Well, it's finally happened. A situation is starting to bubble into the public consciousness that has brought me to the very limits of my ability to absorb one more jaw-dropping example of how government has truly abandoned any pretense of protecting or nurturing our children.
The New York Times, in a Sunday editorial, has, in its own venerable way, decried the practice of using kids as young as age seven to work the tobacco fields in Virginia, North Carolina, Kentucky and Tennessee. If someone had told me this was a story in The Onion, I wouldn't have been surprised. Really, too absurdly off the wall to have been true. Sadly, this was the Times -- and the editorial writers were deadly serious.
Much of this horror story -- including reports of nicotine poisoning and pesticide exposure among these child tobacco workers -- has been brought to light in a report from Human Rights Watch.
At this point, other news outlets, including most of the broadcast networks and NPR, have also covered the story. According to an ABC story, Philip Morris International, Inc. CEO, André Calantzopoulos, did express concern recommending, apparently, that "More work needs to be done to eliminate child and other labor abuses in tobacco growing." Yeah, good point.
But not all agreed with André. In fact, spokesman for Altria Group -- owner of Philip Morris USA -- Jeff Caldwell, is reported to have said, in effect, that preventing young kids from working tobacco fields "is really contrary to a lot of the current practices that are in place in the U.S. and is at odds in these communities where family farming is really a way of life."
I get it. There are hundreds of thousands of kids and youth under 18 who do, in fact, work on the farms. They get up early and work hard milking, fence mending, planting -- whatever might be necessary to help mom and dad in the tough business of running a productive, small-scale agricultural enterprise. And let's face it: even this kind of work has been shown to put children at risk of trauma and illness. But putting second-graders who happen to be the children of migrant workers -- immigrants or U.S, citizens -- into the tobacco fields is another story entirely.
Actually the Obama administration did try to stop kids under age 16 from working in tobacco fields. But extraordinary pressure from tobacco state legislators, tobacco companies and their lobbyists succeeded in keeping regulation from seeing the light of day. I guess that was that.

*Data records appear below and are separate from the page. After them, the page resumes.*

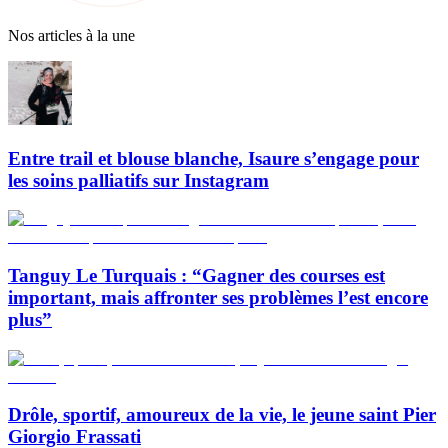
Nos articles à la une
Entre trail et blouse blanche, Isaure s’engage pour
les soins palliatifs sur Instagram
Tanguy Le Turquais : “Gagner des courses est
important, mais affronter ses problèmes l’est encore
plus”
Drôle, sportif, amoureux de la vie, le jeune saint Pier
Giorgio Frassati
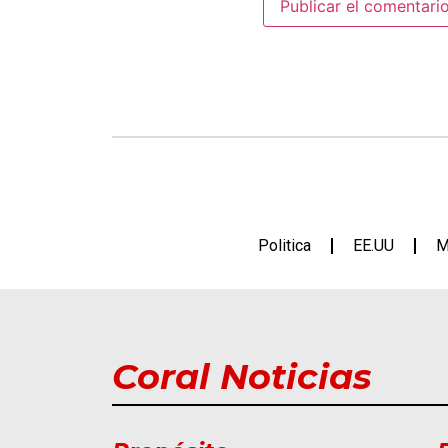
Politica
EE.UU
M
Coral Noticias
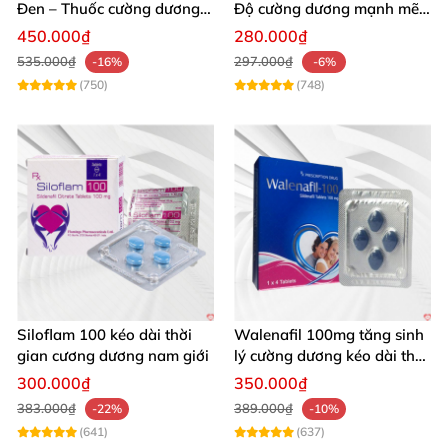
Đen – Thuốc cường dương
Độ cường dương mạnh mẽ
tăng sinh lý nam mạnh
tăng sinh lý phái mạnh
450.000₫
280.000₫
535.000₫
297.000₫
-16%
-6%
(750)
(748)
Siloflam 100 kéo dài thời
Walenafil 100mg tăng sinh
gian cương dương nam giới
lý cường dương kéo dài thời
gian
300.000₫
350.000₫
383.000₫
389.000₫
-22%
-10%
(641)
(637)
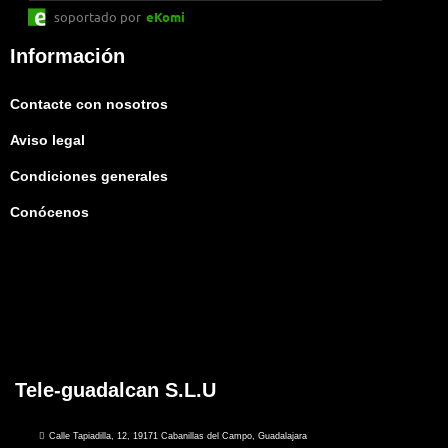
soportado por
eKomi
Información
Contacte con nosotros
Aviso legal
Condiciones generales
Conócenos
Tele-guadalcan S.L.U
Calle Tapiadilla, 12, 19171 Cabanillas del Campo, Guadalajara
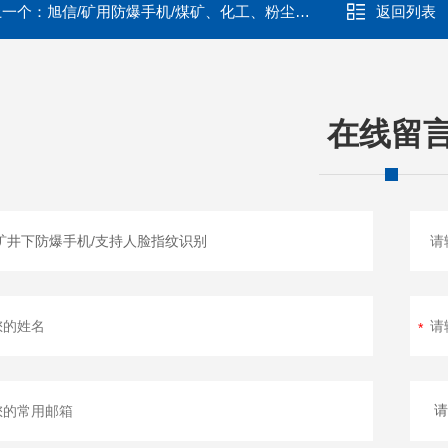
上一个：
旭信/矿用防爆手机/煤矿、化工、粉尘防爆
返回列表
在线留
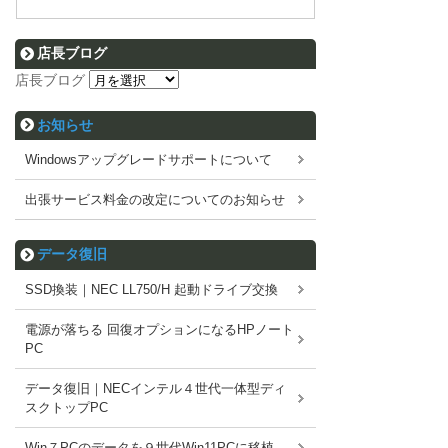
店長ブログ
店長ブログ
お知らせ
Windowsアップグレードサポートについて
出張サービス料金の改定についてのお知らせ
データ復旧
SSD換装｜NEC LL750/H 起動ドライブ交換
電源が落ちる 回復オプションになるHPノート
PC
データ復旧｜NECインテル４世代一体型ディ
スクトップPC
Win７PCのデータを９世代Win11PCに移植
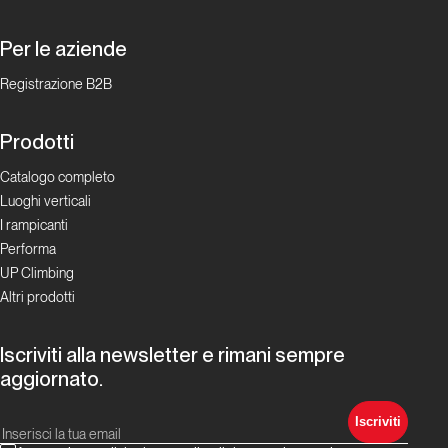
Per le aziende
Registrazione B2B
Prodotti
Catalogo completo
Luoghi verticali
I rampicanti
Performa
UP Climbing
Altri prodotti
Iscriviti alla newsletter e rimani sempre
aggiornato.
Iscriviti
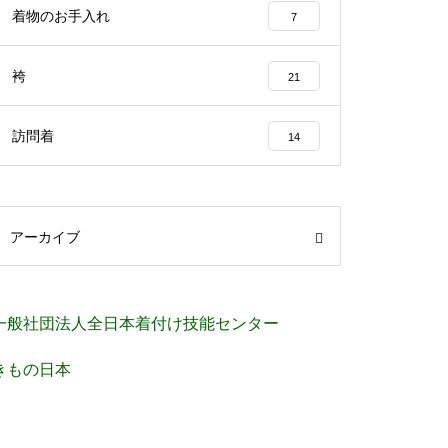
着物のお手入れ
7
袴
21
訪問着
14
アーカイブ
一般社団法人全日本着付け技能センター
きもの日本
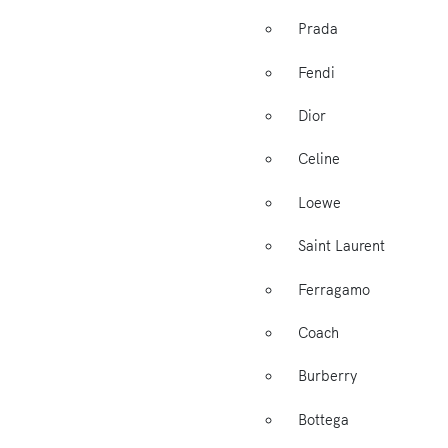
Prada
Fendi
Dior
Celine
Loewe
Saint Laurent
Ferragamo
Coach
Burberry
Bottega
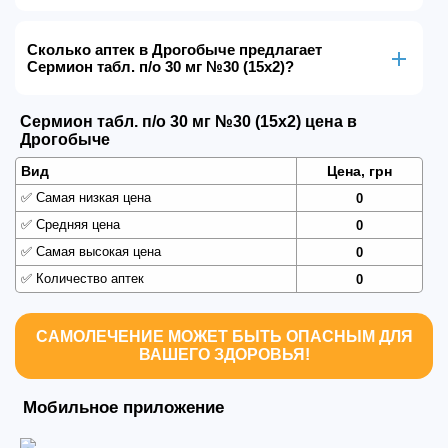
Сколько аптек в Дрогобыче предлагает
Сермион табл. п/о 30 мг №30 (15х2)?
Сермион табл. п/о 30 мг №30 (15х2) цена в
Дрогобыче
Вид
Цена, грн
✅
Самая низкая цена
0
✅
Средняя цена
0
✅
Самая высокая цена
0
✅
Количество аптек
0
САМОЛЕЧЕНИЕ МОЖЕТ БЫТЬ ОПАСНЫМ ДЛЯ
ВАШЕГО ЗДОРОВЬЯ!
Мобильное приложение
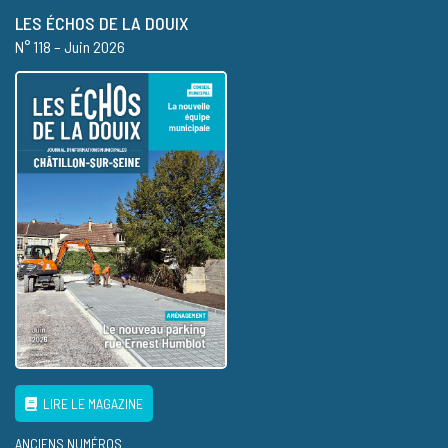
LES ÉCHOS DE LA DOUIX
N° 118 – Juin 2026
LIRE LE MAGAZINE
ANCIENS NUMÉROS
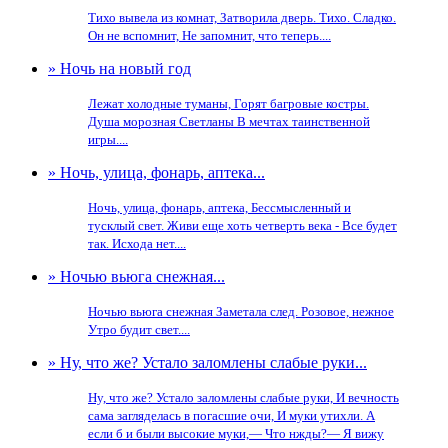
Тихо вывела из комнат, Затворила дверь. Тихо. Сладко.
Он не вспомнит, Не запомнит, что теперь....
» Ночь на новый год
Лежат холодные туманы, Горят багровые костры.
Душа морозная Светланы В мечтах таинственной
игры....
» Ночь, улица, фонарь, аптека...
Ночь, улица, фонарь, аптека, Бессмысленный и
тусклый свет. Живи еще хоть четверть века - Все будет
так. Исхода нет....
» Ночью вьюга снежная...
Ночью вьюга снежная Заметала след. Розовое, нежное
Утро будит свет....
» Ну, что же? Устало заломлены слабые руки...
Ну, что же? Устало заломлены слабые руки, И вечность
сама загляделась в погасшие очи, И муки утихли. А
если б и были высокие муки,— Что нжды?— Я вижу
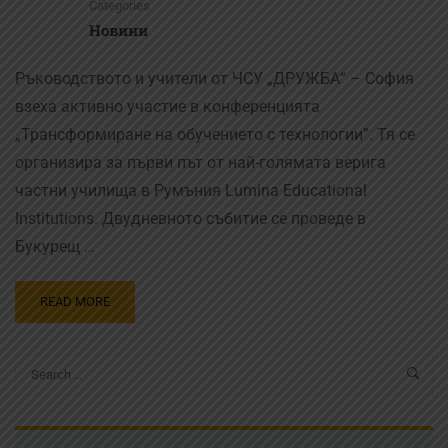
Categories
Новини
Ръководството и учители от ЧСУ „ДРУЖБА“ – София
взеха активно участие в конференцията
„Трансформиране на обучението с технологии”. Тя се
организира за първи път от най-голямата верига
частни училища в Румъния Lumina Educational
Institutions. Двудневното събитие се проведе в
Букурещ …
READ MORE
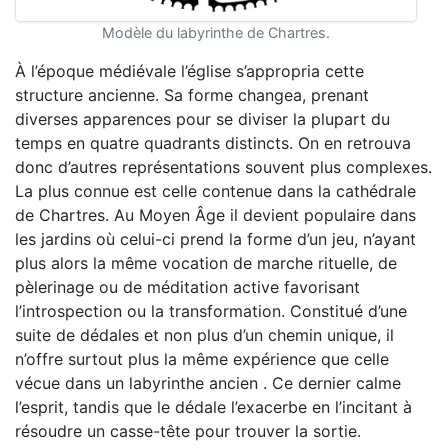
Modèle du labyrinthe de Chartres.
À l’époque médiévale l’église s’appropria cette
structure ancienne. Sa forme changea, prenant
diverses apparences pour se diviser la plupart du
temps en quatre quadrants distincts. On en retrouva
donc d’autres représentations souvent plus complexes.
La plus connue est celle contenue dans la cathédrale
de Chartres. Au Moyen Âge il devient populaire dans
les jardins où celui-ci prend la forme d’un jeu, n’ayant
plus alors la même vocation de marche rituelle, de
pèlerinage ou de méditation active favorisant
l’introspection ou la transformation. Constitué d’une
suite de dédales et non plus d’un chemin unique, il
n’offre surtout plus la même expérience que celle
vécue dans un labyrinthe ancien . Ce dernier calme
l’esprit, tandis que le dédale l’exacerbe en l’incitant à
résoudre un casse-tête pour trouver la sortie.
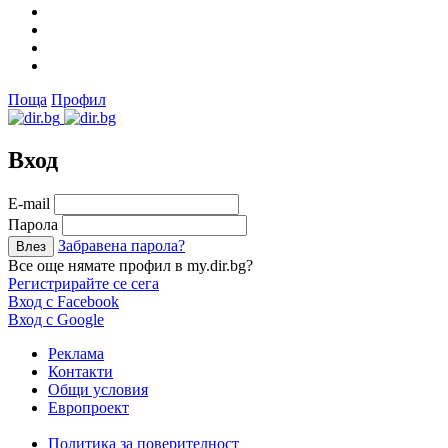
Поща
Профил
Вход
Е-mail
Парола
Забравена парола?
Все още нямате профил в my.dir.bg?
Регистрирайте се сега
Вход с Facebook
Вход с Google
Реклама
Контакти
Общи условия
Европроект
Политика за поверителност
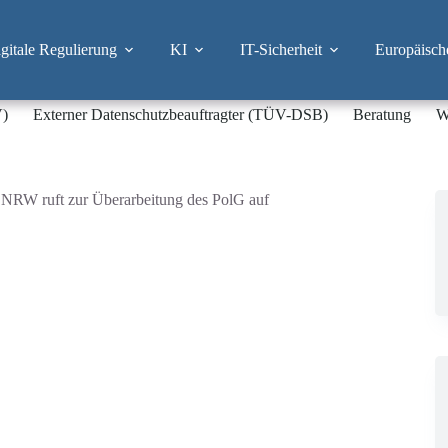
itale Regulierung
KI
IT-Sicherheit
Europäisch
V)
Externer Datenschutzbeauftragter (TÜV-DSB)
Beratung
W
NRW ruft zur Überarbeitung des PolG auf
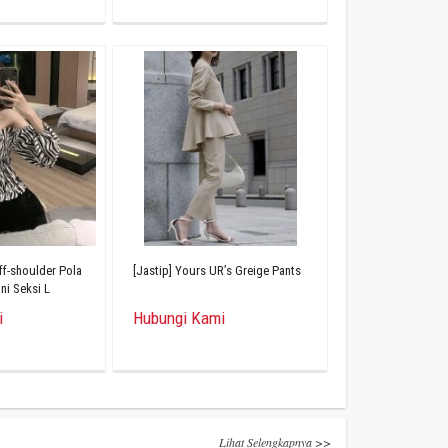
ff-shoulder Pola
[Jastip] Yours UR’s Greige Pants
ni Seksi L
i
Hubungi Kami
Lihat Selengkapnya >>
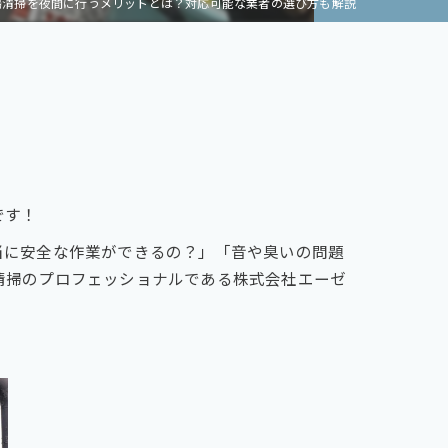
場清掃を夜間に行うメリットとは？対応可能な業者の選び方も解説
です！
当に安全な作業ができるの？」「音や臭いの問題
清掃のプロフェッショナルである株式会社エーゼ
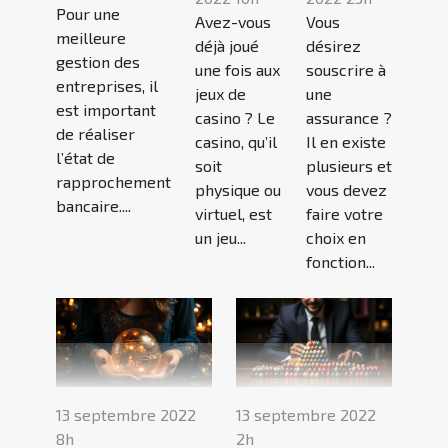
Pour une
Avez-vous
Vous
meilleure
déjà joué
désirez
gestion des
une fois aux
souscrire à
entreprises, il
jeux de
une
est important
casino ? Le
assurance ?
de réaliser
casino, qu’il
Il en existe
l’état de
soit
plusieurs et
rapprochement
physique ou
vous devez
bancaire....
virtuel, est
faire votre
un jeu...
choix en
fonction...
13 septembre 2022
13 septembre 2022
8h
2h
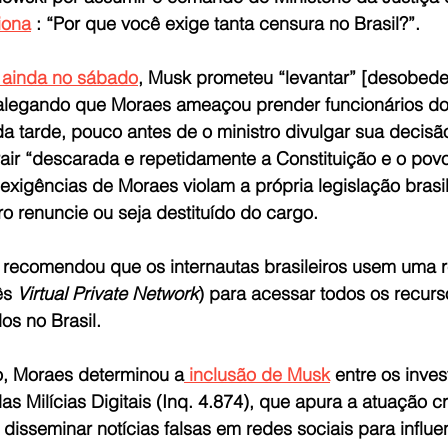
iona
 : “Por que você exige tanta censura no Brasil?”.
 ainda no sábado
, Musk prometeu “levantar” [desobede
, alegando que Moraes ameaçou prender funcionários do 
 da tarde, pouco antes de o ministro divulgar sua decisã
ir “descarada e repetidamente a Constituição e o povo 
xigências de Moraes violam a própria legislação brasil
ro renuncie ou seja destituído do cargo.
recomendou que os internautas brasileiros usem uma r
ês 
Virtual Private Network
) para acessar todos os recurs
os no Brasil.
o, Moraes determinou a
 inclusão de Musk
 entre os inve
s Milícias Digitais (Inq. 4.874), que apura a atuação c
disseminar notícias falsas em redes sociais para influen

At this point, you can't blame Americans for being inured to bad news about the state of children globally -- and in the U.S. We have been hearing for years about the growing, intractable rate of child poverty and homelessness in the U.S and how our kids are falling farther and farther behind peer nations in terms of education or life expectancy. Every day we read about child abuse and neglect. And lousy schools for poor kids. And millions of children not likely to get access to health care, even with full implementation of the Affordable Care Act.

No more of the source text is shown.